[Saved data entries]
◆ ◆ ◆ ◆

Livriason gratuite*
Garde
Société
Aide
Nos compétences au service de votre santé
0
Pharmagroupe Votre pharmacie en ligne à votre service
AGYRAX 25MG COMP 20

◆ ◆ ◆ ◆

_DIRECTIONS FOR THIS TASK_
A complete, exact transcription of the data above is required.

_EXPECTED ANSWER_
Livriason gratuite*
Garde
Société
Aide
Nos compétences au service de votre santé
0
Pharmagroupe Votre pharmacie en ligne à votre service
AGYRAX 25MG COMP 20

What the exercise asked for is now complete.